## Task
Every line of the entries below that includes "akan" belongs in the answer, copied as written.

## Data section
+++

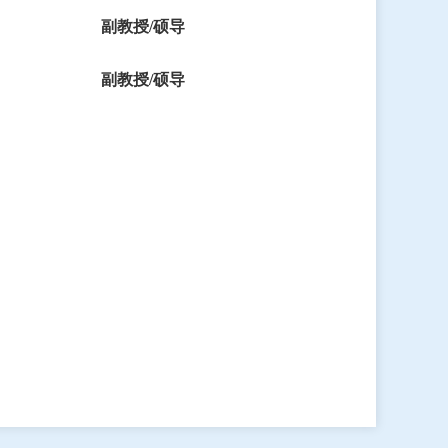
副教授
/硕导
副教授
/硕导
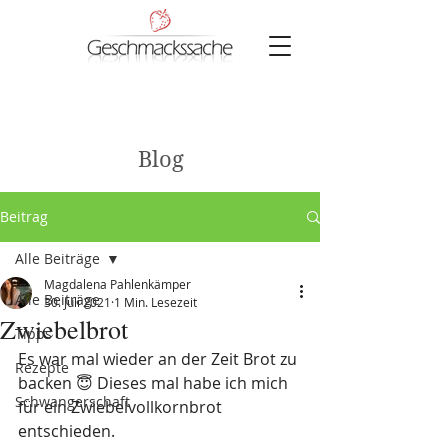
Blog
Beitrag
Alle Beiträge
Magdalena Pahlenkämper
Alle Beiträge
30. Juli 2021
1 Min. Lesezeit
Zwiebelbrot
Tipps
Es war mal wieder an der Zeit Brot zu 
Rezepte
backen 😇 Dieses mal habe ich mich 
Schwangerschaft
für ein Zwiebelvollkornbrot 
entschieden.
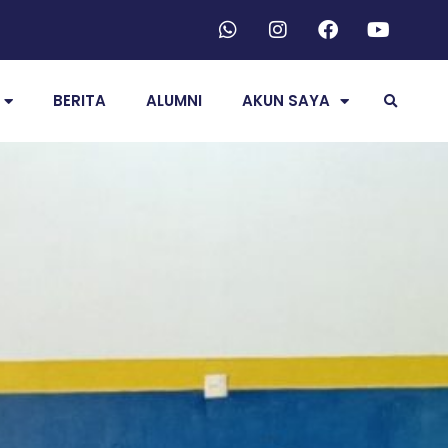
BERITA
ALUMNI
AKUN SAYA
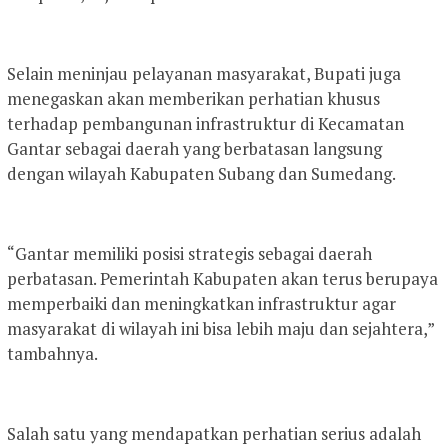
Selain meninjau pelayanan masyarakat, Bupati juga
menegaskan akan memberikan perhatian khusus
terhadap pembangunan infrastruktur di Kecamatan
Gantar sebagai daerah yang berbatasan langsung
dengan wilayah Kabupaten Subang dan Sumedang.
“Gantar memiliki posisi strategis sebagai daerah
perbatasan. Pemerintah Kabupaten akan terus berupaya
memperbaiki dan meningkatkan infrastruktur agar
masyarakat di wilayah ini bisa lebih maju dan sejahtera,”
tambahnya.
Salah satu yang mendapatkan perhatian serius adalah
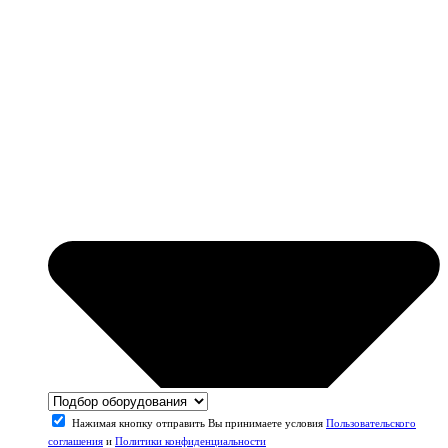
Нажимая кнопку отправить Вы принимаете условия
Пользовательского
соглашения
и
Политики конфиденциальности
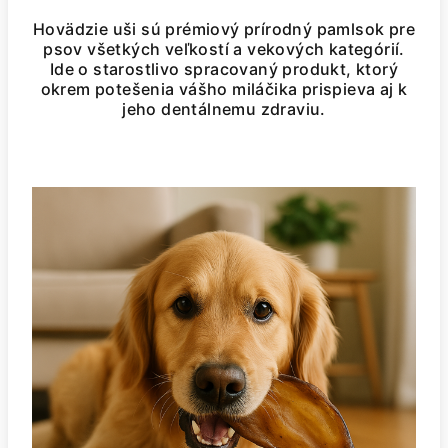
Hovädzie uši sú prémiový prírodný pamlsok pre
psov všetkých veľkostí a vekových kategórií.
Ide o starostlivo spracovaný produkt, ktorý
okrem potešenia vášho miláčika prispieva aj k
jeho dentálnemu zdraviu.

+++

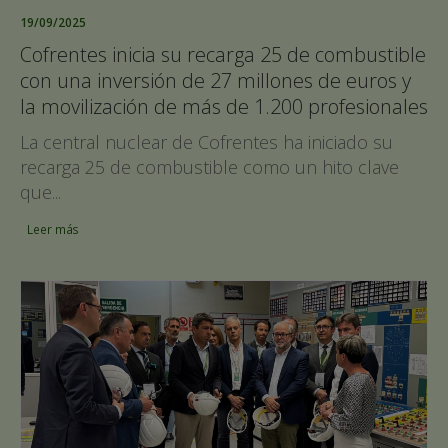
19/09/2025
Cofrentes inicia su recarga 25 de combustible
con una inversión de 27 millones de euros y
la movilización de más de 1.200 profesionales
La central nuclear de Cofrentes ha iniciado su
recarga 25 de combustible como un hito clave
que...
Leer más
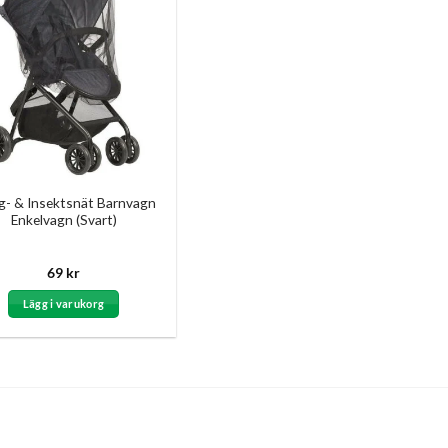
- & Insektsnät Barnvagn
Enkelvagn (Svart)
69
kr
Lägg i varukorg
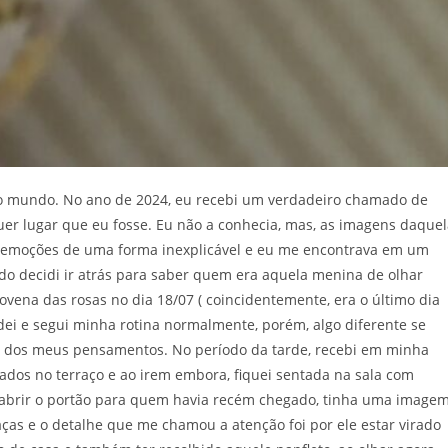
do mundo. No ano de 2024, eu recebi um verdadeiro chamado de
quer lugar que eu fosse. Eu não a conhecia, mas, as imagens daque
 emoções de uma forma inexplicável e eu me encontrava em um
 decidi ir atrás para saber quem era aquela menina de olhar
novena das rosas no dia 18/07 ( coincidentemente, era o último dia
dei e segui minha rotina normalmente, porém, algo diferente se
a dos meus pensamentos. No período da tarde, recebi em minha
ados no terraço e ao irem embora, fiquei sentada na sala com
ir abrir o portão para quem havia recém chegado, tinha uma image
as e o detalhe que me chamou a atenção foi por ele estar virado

+++

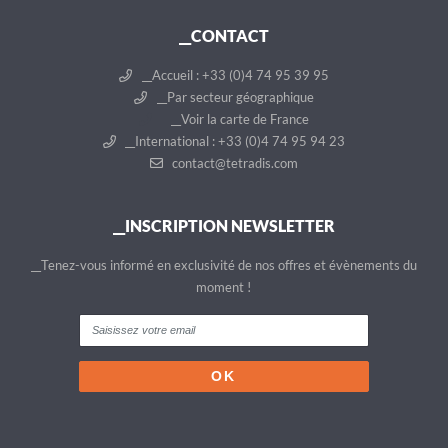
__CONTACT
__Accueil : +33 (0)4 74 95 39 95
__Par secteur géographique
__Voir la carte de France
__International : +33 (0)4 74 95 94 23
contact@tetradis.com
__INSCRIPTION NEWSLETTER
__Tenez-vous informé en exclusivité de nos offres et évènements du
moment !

+++

## Response area
menegaskan akan memberikan perhatian khusus
perbatasan. Pemerintah Kabupaten akan terus berupaya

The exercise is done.